The absence of a father has adverse physical and behavioural consequences for a growing child, especially boys, reveals a recent study.
Researchers from Princeton University reported that the loss of a father has a significant adverse effect on telomeres, the protective nucleoprotein end caps of chromosomes.
At nine years of age, children who had lost their fathers had significantly shorter telomeres - 14 percent shorter on average - than children who had not. Death had the largest association and the effects were greater for boys than girls.
Telomeres are thought to reflect cell aging and overall health; their role is to help maintain the DNA ends of chromosomes following cell division.
Each time a cell divides, its telomeres shorten; once telomeres are too short, cell replication stops.
Previous research has suggested that shortened telomeres are associated with a wide range of diseases in adults, including cardiovascular disease and cancer.
Researchers analysed 5,000 children born in large U.S. cities at the turn of the 21st century.
The study has gathered information on the children's physical and mental health, cognitive function, social-emotional skills, schooling and living conditions, as well as the makeup, stability and financial resources of their families.

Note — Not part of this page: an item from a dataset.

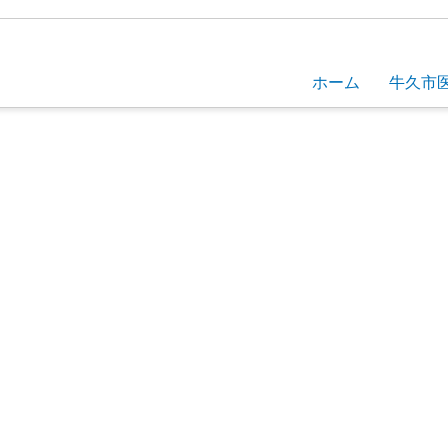
ホーム
牛久市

They then examined whether the type of father loss - incarceration, death, separation or divorce - and the timing of the loss in early childhood or middle childhood mattered.
They determined that father loss is clearly associated with cellular function as estimated by telomere length: any father loss between birth and 9 years of age leads to a reduction in telomere length and the effect is greatest for children whose fathers die, about 16 percent shorter.
Corresponding author Daniel Notterman said that if father is being removed from the life of a child then that is plausibly associated with an increase in stress, for both economic and emotional reasons.
This association is especially strong for boys who lost or were separated from their fathers before the age of five.
A child's genotype may lessen the association between a child's social environment and telomere length, and serve as a protective factor.
The research is published in the journal Pediatrics.